Future Tenant preps for 11th annual festival

Courtesy of Kate Martin- Future Tenant will be hosting the 11th annual Future Ten Play Festival this Friday.

By: Sam Fatula | A&E Editor

Courtesy of Kate Martin- Future Tenant will be hosting the 11th annual Future Ten Play Festival this Friday.
Courtesy of Kate Martin- Future Tenant will be hosting the 11th annual Future Ten Play Festival this Friday.

As the city of Pittsburgh continually evolves through its cultural renaissance, additional forms of artistic ability and entertainment have begun to develop exponentially. The traditional Pittsburgh Symphony Orchestra perform their renditions of classical compositions nearly every week. A local up-and-coming act can be seen debuting its talents at the Byham Theater. Truly, the Cultural District is becoming the borough that never sleeps.

Future Tenant has proven to be one of the numerous groups in the District that have displayed an innovative concept to the local community and continues to churn out successful events annually. On Friday, the organization will put together their most popular event known as the Future Ten Play Festival.

The Festival is celebrating its 11th annual exhibition that showcases the talent of prospective producers and directors by giving them a unique platform to express their ability and creativity. Although this may sound like any other playwright event, Future Tenant’s festivities have a challenging twist that demand the attention of potential audiences and especially the strengths of the producer. Each play must be eight to ten minutes in length. No more, no less.

Every year, Future Tenant receives hundreds of submissions from various artists, though only ten are chosen from a panel of anonymous readers. This year’s Festival ranges from playwrights that cover different parts of the country and some that call Pittsburgh home. Even though they may not come from the same area, most of the plays that will be performed Friday evening will have one clear theme: pure fun.

Most of the productions that will be seen this weekend evoke comedic tones simply by their titles, which is necessary given the short amount of time each performance lasts. Many of the plays are centralized around casual jokes and comedic values that are easy to understand in rapid succession.

In the self-explanatory short titled Pee Buddies, a pair of friends take bathroom jokes to another level. Written by Shane Murphy, the actors of the production explore the masculine mind frame of using a urinal with friends. Another act that is fueled by laughs will be Proposition 324, which takes the ongoing trend of zombie apocalypse and science fiction cinema with a satirical point of view.

This production, penned by Tina L. Bubonovich, sets the scene with three zombie characters that reside in an anti-zombie community, which put together a plan to request equal rights for the undead. The play features everyone’s desire to be more socially conscious and also takes a laugh at a parody of The Walking Dead.

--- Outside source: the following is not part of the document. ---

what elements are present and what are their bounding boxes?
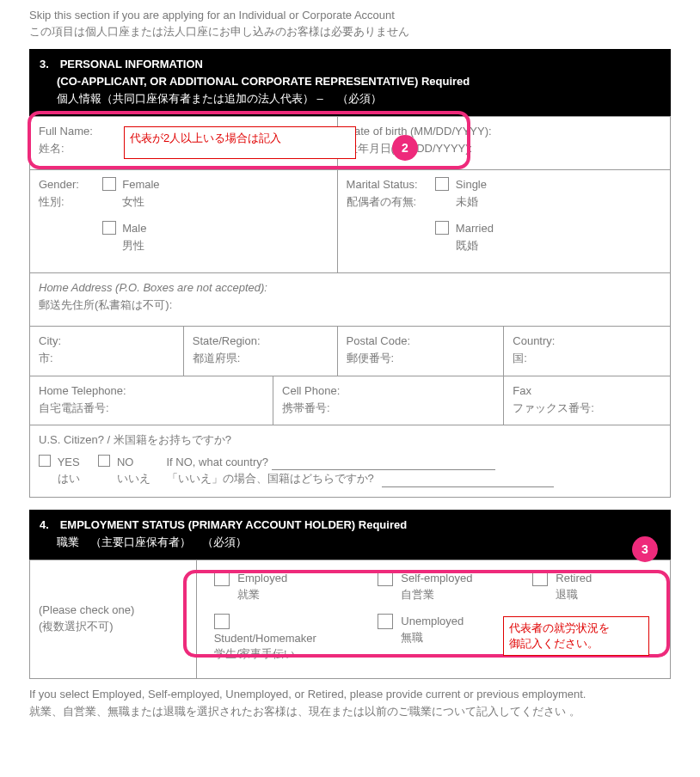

Other productions during the evening follow a much simpler plot, but also apply a similar comedic sense. This can be seen in the play called The Writer. The basic plot examines the lives of a playwright with his significant other in a cafe, when suddenly they realize that their lives are not exactly what they seem, as the pair undergo the reality check of starring in their own play, i.e. “breaking the fourth wall”.

The rest of the Festival include multiple original concepts that are arguably classified as strange. Jo Morello’s play titled Talkback stars a young William Shakespeare who uses grant-sponsored technology, only to be criticized for his poor tech savvy abilities later on.

Whatever the premise of the play may be, Ten 11 will be sure to make you laugh from the outrageous writing. Attendees can check out all ten productions for a fee of $10.